In other words, despite the fact that I really love everything about this movie (including Christmas, which I don’t know if you’ve noticed or not, I kind of love), I haven’t seen It’s a Wonderful Life since I was a pre-teen.

Watching it again, I am a little overwhelmed by just how lovely this movie is. At the worst times of the year, I am a sucker for stories about the inherent potency of decency. The tale of George Bailey, who went through a whole lot of tragedy while trying to do good in the world, is probably even more potent now.
At the same time, Capra’s worldview is almost painfully naïve at times. Given the adorably simple economics that power Bailey’s rise to everyman hero, it’s tempting of course to compare the Great Depression-era heroics to the modern Great Recession-era anti-heroics. But Capra’s story isn’t so much about the actual mechanics of the bank story as about the resilience of the human spirit to do good. It’s a Wonderful Life is also the only Christmas movie I’ve watched so far that has God as a character, albeit a starry nebula character.

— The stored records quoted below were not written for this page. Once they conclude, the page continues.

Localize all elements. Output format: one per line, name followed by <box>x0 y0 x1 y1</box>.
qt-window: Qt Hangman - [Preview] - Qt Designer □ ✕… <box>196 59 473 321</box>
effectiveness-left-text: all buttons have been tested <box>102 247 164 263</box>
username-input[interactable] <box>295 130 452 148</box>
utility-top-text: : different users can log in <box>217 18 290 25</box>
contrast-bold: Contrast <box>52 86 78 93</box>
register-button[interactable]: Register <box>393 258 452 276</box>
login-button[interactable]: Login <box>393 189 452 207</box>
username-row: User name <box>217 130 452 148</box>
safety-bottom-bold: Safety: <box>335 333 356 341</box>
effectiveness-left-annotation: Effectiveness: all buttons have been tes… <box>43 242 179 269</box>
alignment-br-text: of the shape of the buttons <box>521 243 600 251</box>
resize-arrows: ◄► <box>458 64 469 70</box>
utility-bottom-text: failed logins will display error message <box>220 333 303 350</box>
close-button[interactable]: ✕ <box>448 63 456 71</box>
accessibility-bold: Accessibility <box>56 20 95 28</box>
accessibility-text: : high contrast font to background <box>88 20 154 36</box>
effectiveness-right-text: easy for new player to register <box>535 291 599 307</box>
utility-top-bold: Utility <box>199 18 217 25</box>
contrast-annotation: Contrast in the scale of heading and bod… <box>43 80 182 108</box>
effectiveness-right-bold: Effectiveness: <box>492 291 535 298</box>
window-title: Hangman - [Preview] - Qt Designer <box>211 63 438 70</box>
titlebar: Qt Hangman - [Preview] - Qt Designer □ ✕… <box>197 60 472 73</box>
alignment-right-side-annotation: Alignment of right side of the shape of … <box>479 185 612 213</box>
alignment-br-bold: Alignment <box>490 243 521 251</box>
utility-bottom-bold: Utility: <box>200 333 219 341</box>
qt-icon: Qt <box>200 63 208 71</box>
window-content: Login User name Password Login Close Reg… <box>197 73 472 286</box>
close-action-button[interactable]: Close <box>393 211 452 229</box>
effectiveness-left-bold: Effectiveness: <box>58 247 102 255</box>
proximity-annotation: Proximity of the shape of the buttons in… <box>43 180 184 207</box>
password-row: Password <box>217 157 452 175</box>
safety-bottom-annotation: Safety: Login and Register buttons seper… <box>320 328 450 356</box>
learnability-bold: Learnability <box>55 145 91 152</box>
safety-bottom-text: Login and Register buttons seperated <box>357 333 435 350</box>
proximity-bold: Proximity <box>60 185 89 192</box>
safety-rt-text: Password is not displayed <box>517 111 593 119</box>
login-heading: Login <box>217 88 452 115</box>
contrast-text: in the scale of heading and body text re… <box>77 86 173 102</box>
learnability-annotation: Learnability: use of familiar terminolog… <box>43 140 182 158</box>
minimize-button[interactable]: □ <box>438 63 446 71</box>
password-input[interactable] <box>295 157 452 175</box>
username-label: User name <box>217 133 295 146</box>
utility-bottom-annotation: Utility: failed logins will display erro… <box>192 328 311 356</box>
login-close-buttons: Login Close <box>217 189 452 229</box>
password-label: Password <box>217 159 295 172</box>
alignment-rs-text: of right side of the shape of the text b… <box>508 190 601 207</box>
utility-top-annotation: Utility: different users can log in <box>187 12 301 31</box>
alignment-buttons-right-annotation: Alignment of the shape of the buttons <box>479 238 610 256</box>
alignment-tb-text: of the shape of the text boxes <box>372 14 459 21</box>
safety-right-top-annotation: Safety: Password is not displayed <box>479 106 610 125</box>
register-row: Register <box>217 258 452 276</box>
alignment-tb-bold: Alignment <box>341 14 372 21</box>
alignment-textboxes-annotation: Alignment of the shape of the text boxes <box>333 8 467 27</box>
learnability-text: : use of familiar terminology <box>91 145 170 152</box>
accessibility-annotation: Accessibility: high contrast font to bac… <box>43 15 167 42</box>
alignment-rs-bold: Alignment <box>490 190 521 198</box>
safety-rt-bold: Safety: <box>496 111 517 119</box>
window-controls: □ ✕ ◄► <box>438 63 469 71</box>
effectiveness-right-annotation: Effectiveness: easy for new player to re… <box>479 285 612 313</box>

Now to the plot, It’s A Wonderful Life is told in medias res, starting with an angel (Clarence) getting the job of saving George Bailey. Then, it quickly starts with the beginning of Bailey’s life. Bailey’s life, on the face of it, was not a big life. He yearned for one. He talked a big game about traveling the world and leaving the town he grew up in in the dust. And he worked hard for it. But every time he tried to leave, the universe (God?) stops him. He’s about to leave for Europe, his Dad has a stroke. He’s about to go to college, the evil Mr. Potter threatens to take over his business. Four years later, his brother comes home with a wife who offers the brother a way out of their town.
George, smart, kind, and compassionate George, ends up staying in town and he never leaves. The taint of that failure (in George’s eyes) follows him into his future, and even as he builds a life for himself in Bedford Falls there’s always a part of him that wonders if he wasn’t meant for something more.
When Clarence steps in to stop a Depression-era George from committing suicide, he shows Bailey what life would be like in Bedford Falls without him.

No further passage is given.